Kıtova, derin vadilerle örülmüş Durana deresini tepeden seyreden 1200 rakımında ender düzlüklerimizdendir.
Tarihe ismini Rumlara karşı ilk direniş noktası olarak tanıtmıştır. Bir mirengi noktası olmasının yanında flora ve fauna açısından da ayrıcalıklı bir yere sahiptir. Aynı zamanda tarihi bağlantı yollarının geçiş noktasını oluşturmakta Sula üzerinden Arsin’e geçiş yolu üzerindedir. Geniş bir düzlük içerisinde zifin ve komar çiçeklerinin hakim olduğu guggu otu (salep otu) ligarba’ nın hası ve gusbida çiçekleri ile bezenmiş kendinizi parfüm laboratuarında hissedeceğiniz harika bir mezire alanı.
Yine kampım gelmişti, ertelemek tabiatıma aykırı emektar sırt çantam melül melül bana bakıp bırak yakamı artık kendine bir çanta al modundaydı. İlk günün heyecanıyla kıt ova kampı için gerekli olan malzemeyi hazırlamaya başlamıştım. Son zamanlarda alışkanlık edindiğim gibi her kampa bir kitap alışkanlığımı bu kamptada “olasılıksız” Adam Fawer in eserini okumaya karar verdim. Bu kampın en önemli özelliği yıllardır kullandıgım sırt çantamın son kampı olmasıydı. Kamp için gerekli olan çadır, uyku tulumu,mat ve ocak setini çantama doldurdum. Diğer gerekli malzeme ve 2 günlük gıda ihtihacımı karşılayacak malzemeyi alarak sırt çantamı hazırlşadım. Rotamı zaten belirlemiştim. Özdil –Merkezden Durançay mahallesi ve çakaloğlardan Gambozun düz ve Kıtovaya tırmanış ve kamp…
Sisli bir Özdil sabahıydı….Her zamanki gibi kise (Alakarga) ve Karatavuklar sabah duasına çıkmışlardı (Rahmetli Annemin tabiriyle).

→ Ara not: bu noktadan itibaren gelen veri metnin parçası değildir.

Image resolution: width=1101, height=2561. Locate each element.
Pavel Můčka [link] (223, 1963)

Çantamı sırtıma vurdum .Mahalleden merkeze doğru yürümeye başladım. Komşuların garipseyerek bakışları arasında ilerliyordum.Ayazın ırmak her zamanki coşkusuyla akıyordu. Özdil camisinin yanına yaklaştığımı şadırvanın su sesinden anladım. Kahvenin önünden geçerken Sebahattin dayım bağırdı. He deli he …! Gel de bir çay iç sonra devam edersin diye bağırdı. Çayımı içip yola devam ettim. Çakaloğlara varmıştım. Irmaklardan geçerek Gambozun düze vardım. Lahana ve şalgamlar çiçeklerini açmış, domuz arişakları (Yabani siklamen) canlanmaya başlamıştı. Artık mezire evleri görülmeye başlamış yol iyice diklenmiş sırtçantam ağırlaşmıştı.

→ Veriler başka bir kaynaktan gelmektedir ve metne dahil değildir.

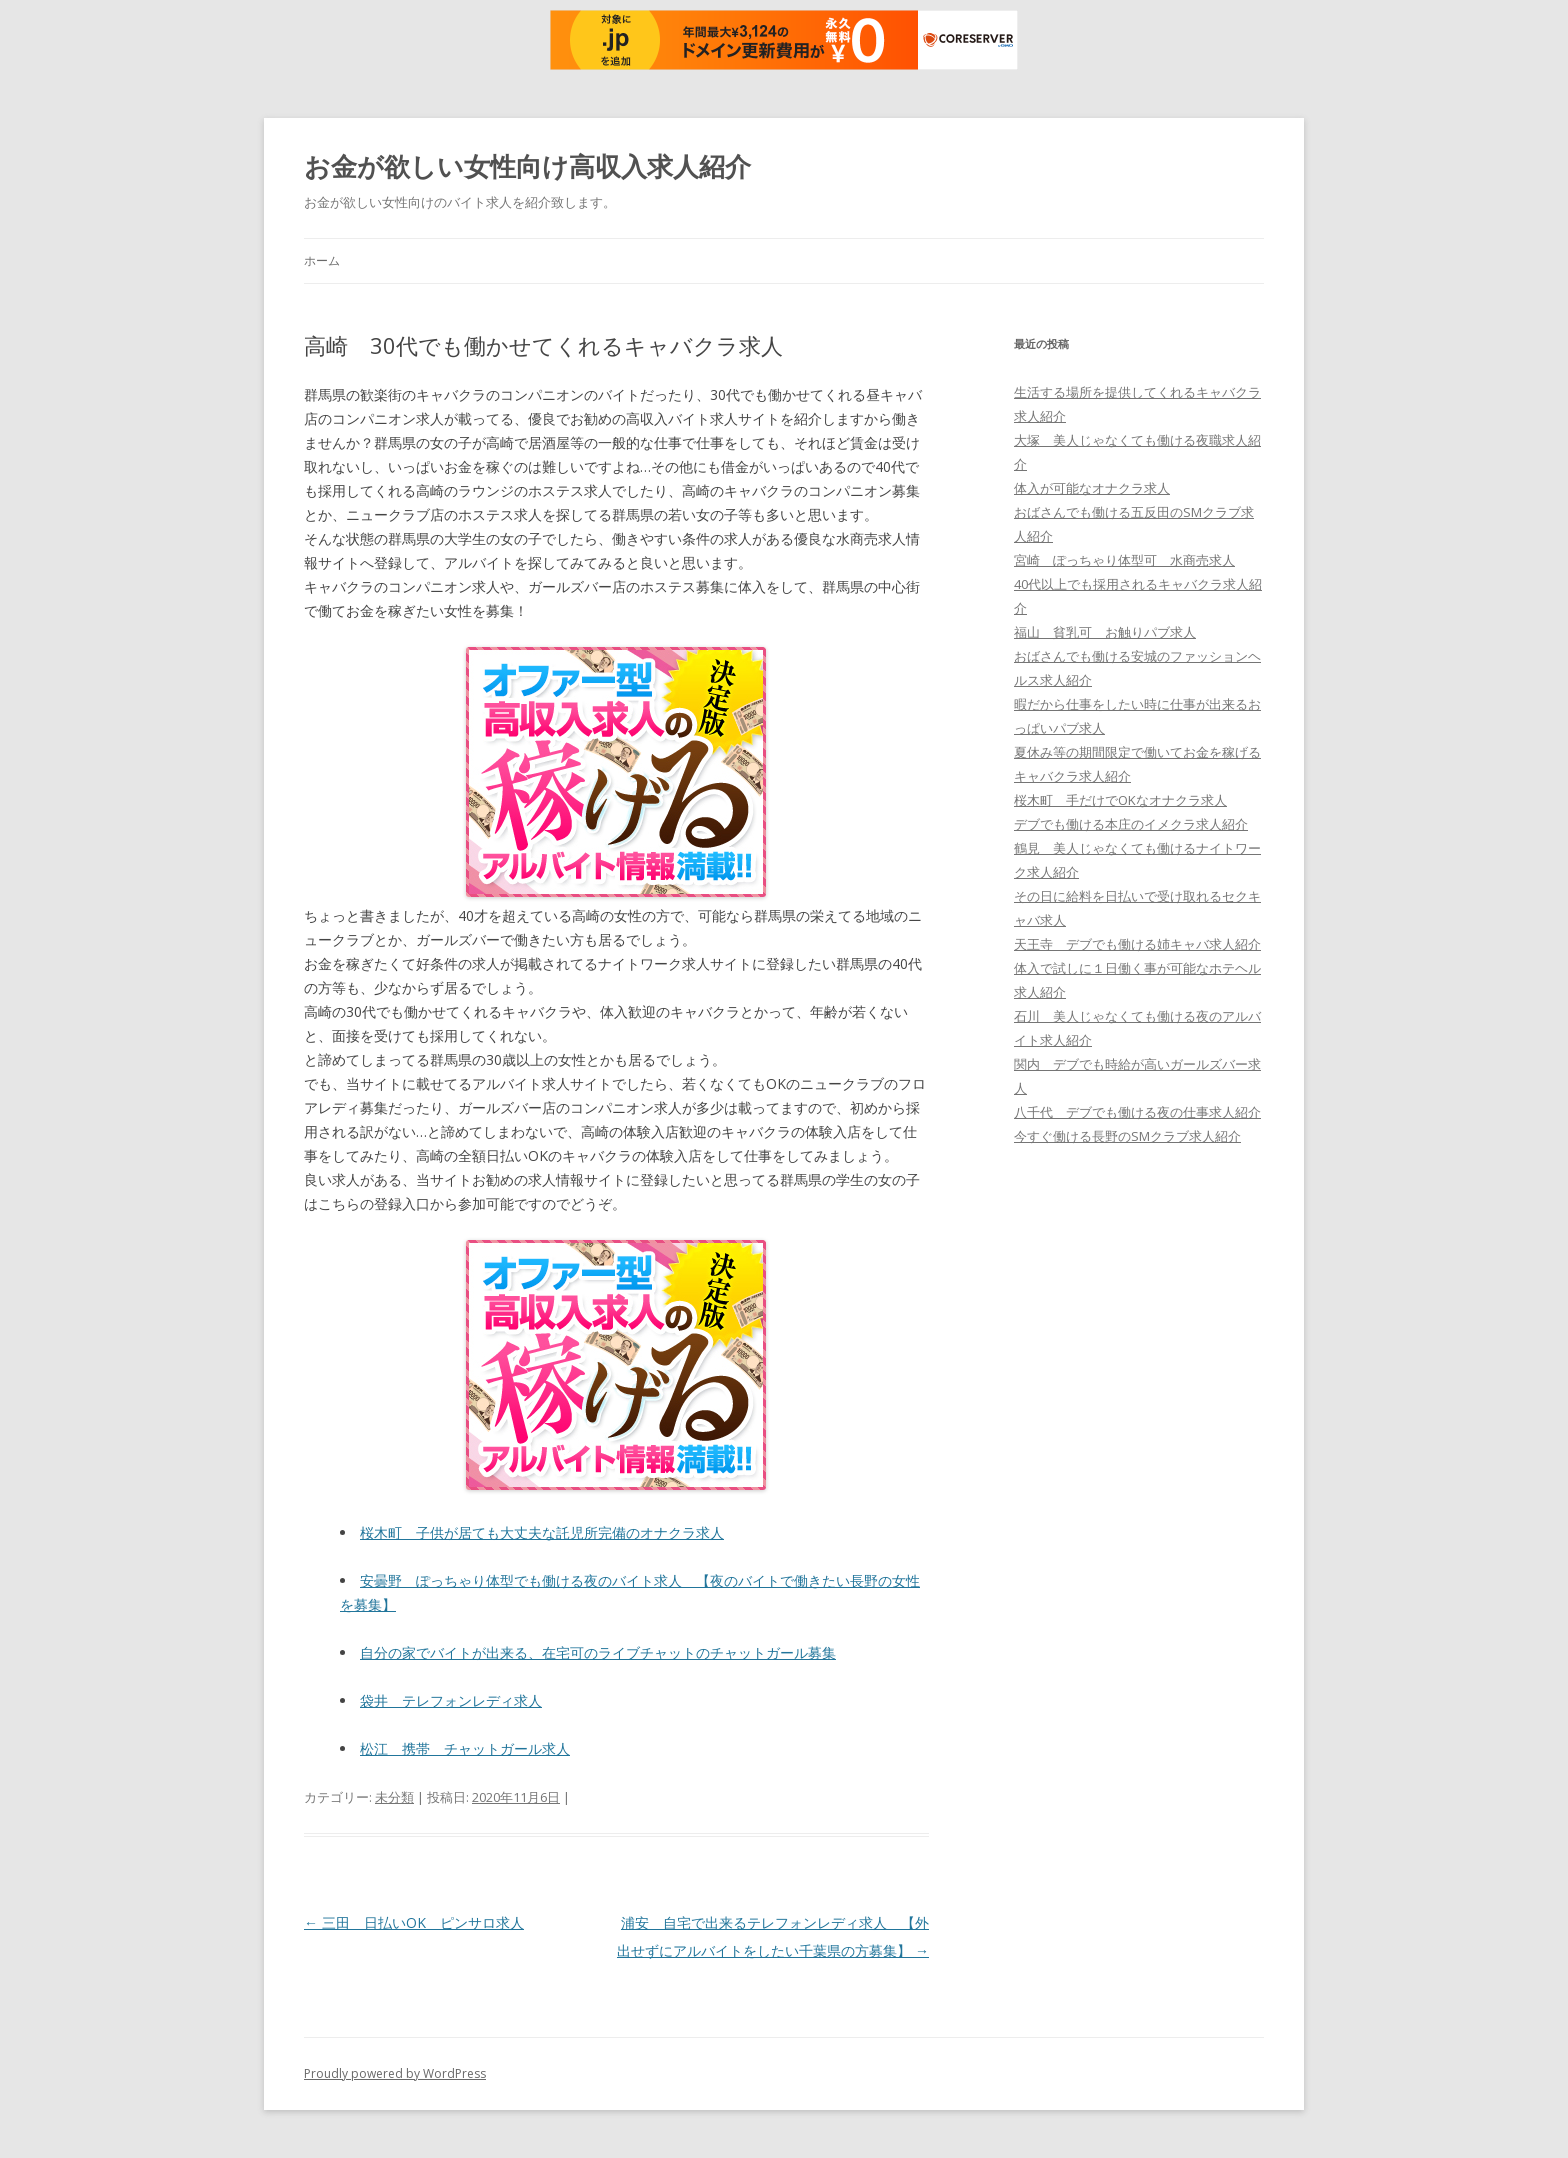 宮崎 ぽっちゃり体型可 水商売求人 (1124, 560)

Etrafı düz yıkık metruk bir binanın yanına geldim. Tecrübelerim etraftaki duvar taşlarının şeklinden ve bölgenin coğrafi dokusundan kilise olabilirliğine karar verdim. Ortam nescafe içmeye çok elverişliydi. Kamp ocağım olmasına rağmen açık ateşte kahvemi yaparak hamsi kuşu eşliğinde afiyetle içtim. Artık yola devam edebilirdim. Yaptığım gps verilerine göre 1,5 saatlik yolum kalmış olmalıydı. Tırmanışa devam ettim. Orman içinden çalılıklardan yükselerek ilerliyordum. Kurban olduğum Allah o ne düzlüktür dağ başında bir taraf zifin bir taraf komar ağacı çiçeklerini açmış etrafı zifin kokusu sarmış çadırını buraya kur diyor gibiydi. Bir dinlenme molası daha vereyim dedim ama o güzellik terk edilemezdi. Diyip çadırımı kurmaya başladım.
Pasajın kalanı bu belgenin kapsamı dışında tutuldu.